The first thing we can do is a binary search. Go's sort
package does this for us, so the code becomes:
func exists(haystack []int, needle int) (int, bool) {
index := sort.SearchInts(haystack, needle)
return index, haystack[index] == needle
}
The return value has changed a bit. We not only return if it exists, but where it exists (or ought to exist). This is information insert/delete would need (we could have an even more optimized version of exists
only for lookups, but one thing at a time). The numbers:
binary (16) 50000000 37.6 ns/op
binary (32) 30000000 44.0 ns/op
binary (512) 20000000 100 ns/op
binary (4096) 10000000 115 ns/op
The binary search shines with a large haystack. It's important to take note of the fact that, for a small haystack, the performance is worse. Why? The smaller the input size, the more significant, proportionally speaking, the constant time of an algorithm. Binary searching requires more comparisons and should benefit less from CPU caches.

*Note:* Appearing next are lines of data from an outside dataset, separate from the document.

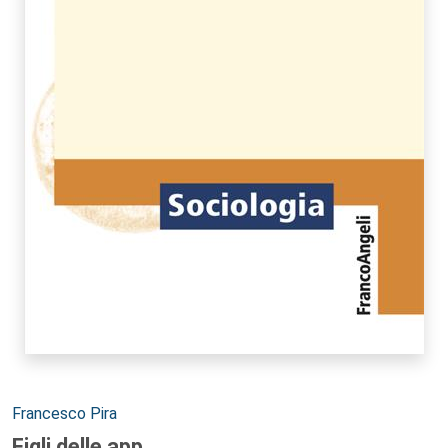
Autori:
Francesco Pira
Figli delle app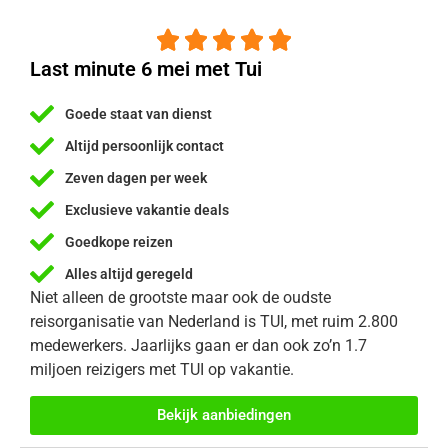





Last minute 6 mei met Tui
Goede staat van dienst
Altijd persoonlijk contact
Zeven dagen per week
Exclusieve vakantie deals
Goedkope reizen
Alles altijd geregeld
Niet alleen de grootste maar ook de oudste
reisorganisatie van Nederland is TUI, met ruim 2.800
medewerkers. Jaarlijks gaan er dan ook zo’n 1.7
miljoen reizigers met TUI op vakantie.
Bekijk aanbiedingen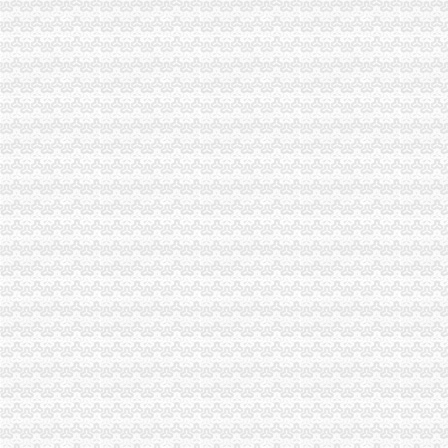
2010年重庆市重庆公司注销流通领域电冰柜质量监测况
市重庆税务注销局电子商务经营主体2011年2月份监测统计报告
全系统唱读讲活动入选重庆卫视《天天红歌会》栏目
全市重庆公司注销1-2月拍卖活动况统计
市重庆税务注销局三项举措助创办微型企业
全系统三项措施深入推进“双”重庆税务注销行动取得新成效
全市“十一五”重庆营业执照注销中介服务业发展实现重大跨越
全国政协常委、重庆公司注销著名经济学家厉以宁高度评价我市微企发展工作
垫江局“五鼓励”重庆公司注销助推微型企业发展有“新招”
万州区多项优惠措施促微型企业发展
南岸局重庆税务注销精心谋划五大活动纪念3.15国际消费者权益保护日
璧山局暨消委会隆重举行“3.15”重庆公司注销国际消费者权益日纪念活动
北部新区局重庆营业执照注销葡萄酒专项行动初见成效
2010年重庆市重庆营业执照注销流通领域和轻柴油质量监测况
2010年度全市重庆公司注销消费申诉十大热点问题分析
全系统二月份食品市重庆税务注销场整效果明显
市重庆公司注销局进一步加流通环节乳制品抽样检验工作
市重庆公司注销局执法局捣毁一销售虚宣中高考复习资料窝点
重庆出台个企业信用信息征集和公开管理规范文件
巫溪局重庆营业执照注销文峰所以行政指导为载体服务微型企业发展
万州局重庆分公司注销微型企业发展和12315消费维权进村居两项工作纳入地方委
璧山局着力构建消费维权“五体系”重庆公司注销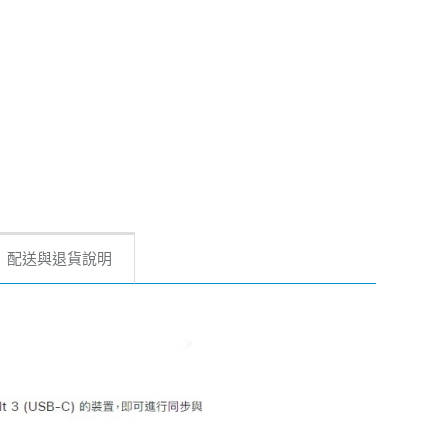
配送與退貨說明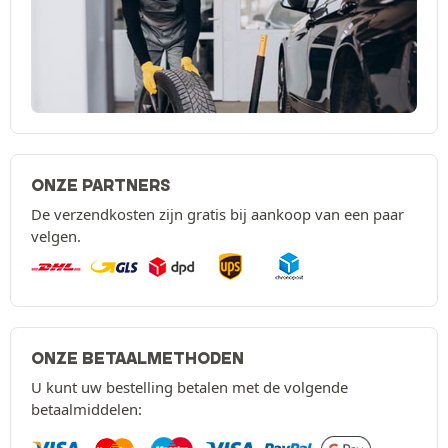
ONZE PARTNERS
De verzendkosten zijn gratis bij aankoop van een paar
velgen.
ONZE BETAALMETHODEN
U kunt uw bestelling betalen met de volgende
betaalmiddelen: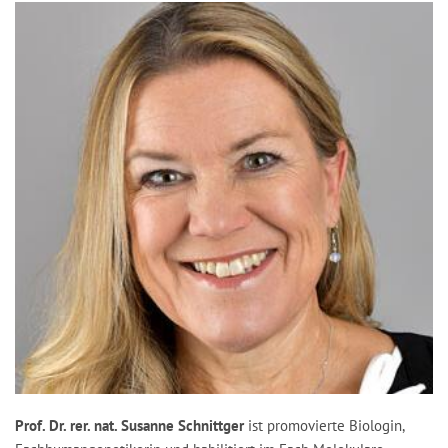
Prof. Dr. rer. nat. Susanne Schnittger
ist promovierte Biologin,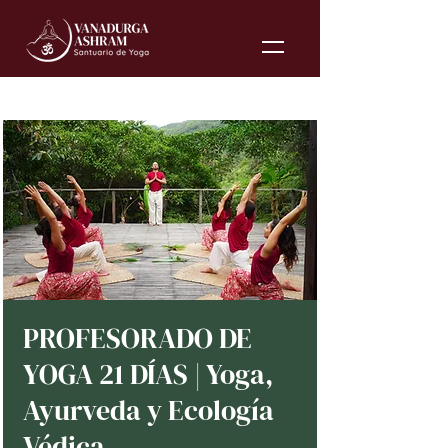
PROFESORADO DE
YOGA 21 DÍAS | Yoga,
Ayurveda y Ecología
Védica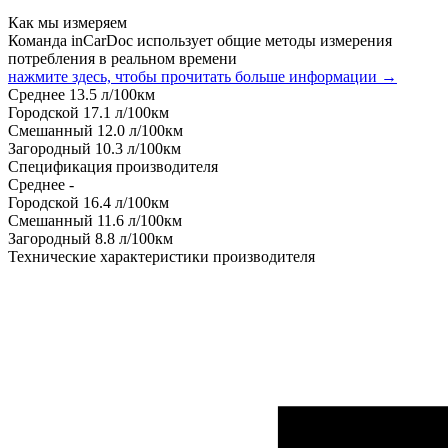
Как мы измеряем
Команда inCarDoc использует общие методы измерения
потребления в реальном времени
нажмите здесь, чтобы прочитать больше информации →
Среднее
13.5
л/100км
Городской
17.1
л/100км
Смешанный
12.0
л/100км
Загородный
10.3
л/100км
Спецификация производителя
Среднее
-
Городской
16.4
л/100км
Смешанный
11.6
л/100км
Загородный
8.8
л/100км
Технические характеристики производителя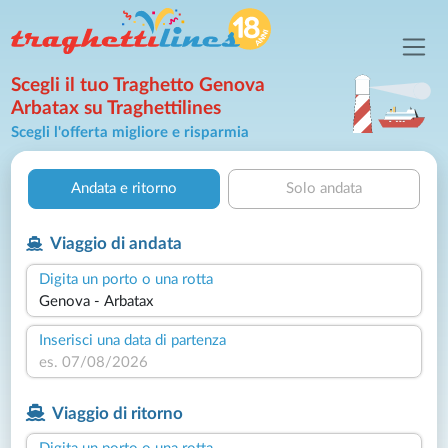
Scegli il tuo Traghetto Genova
Arbatax su Traghettilines
Scegli l'offerta migliore e risparmia
Andata e ritorno
Solo andata
Viaggio di andata
Digita un porto o una rotta
Inserisci una data di partenza
Viaggio di ritorno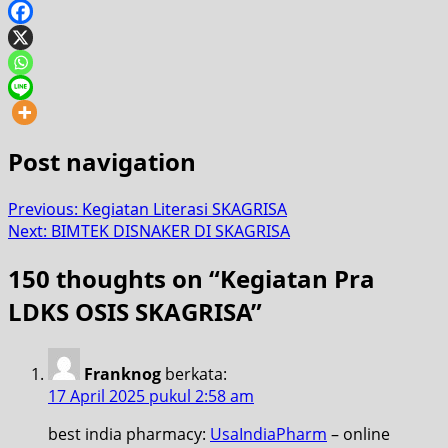
Post navigation
Previous:
Kegiatan Literasi SKAGRISA
Next:
BIMTEK DISNAKER DI SKAGRISA
150 thoughts on “
Kegiatan Pra
LDKS OSIS SKAGRISA
”
Franknog
berkata:
17 April 2025 pukul 2:58 am
best india pharmacy:
UsaIndiaPharm
– online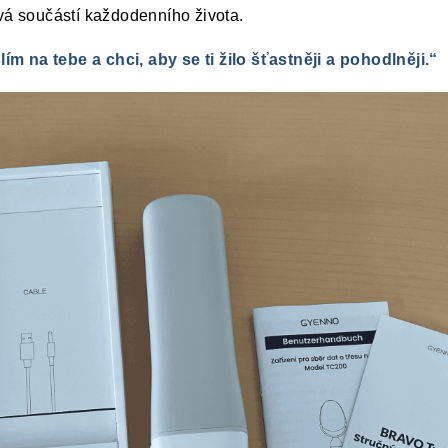
vá součástí každodenního života.
ím na tebe a chci, aby se ti žilo šťastněji a pohodlněji.“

With sorted data, the other option is to do a linear search and exit early. Consider:
func early(haystack []int, needle int) (int, bool) {
l := len(haystack)
for i := 0; i < l; i++ {
value := haystack[i]
if value < needle {
continue
}
return i, value == needle
}
return l, false
}
The results aren't surprising. At any size, it's an improvement over the simplest linear solution:
linear-exit (16) 100000000 21.1 ns/op
linear-exit (32) 50000000 28.5 ns/op
linear-exit (512) 10000000 152 ns/op
linear-exit (4096) 2000000 988 ns/op
Can we do more? Well, linear-exit, like linear, is biased towards values at the beginning of the array. When the array is sorted, couldn't be conditionally scan forwards or backwards? Something like:
func exists(haystack []int, needle int) (int, bool) {
l := len(haystack)
if l == 0 {
return 0, false
}
if needle <= haystack[l/2] {
return existsForward(haystack, needle)
}
return existsBackward(haystack, needle)
}
Which gives the following performance:
linear-bi (16) 100000000 21.6 ns/op
linear-bi (32) 50000000 24.8 ns/op
linear-bi (512) 20000000 105 ns/op
linear-bi (4096) 2000000 620 ns/op
The above code looks promising, but in reality, it's just cutting our input in half. In the case of IntSet, we specify a target haystack size, so it's more efficient to get a smaller size upfront versus introducing the overhead of an extra comparison and division per call.
So, did we learn anything? It comes down to trade offs. If we expect to have large haystacks, we'll probably have to burden our inserts to preserve ordering and use binary search. If we expect smaller haystacks, which is already very fast as a linear search, we need to decide if a 25% gain is worth it.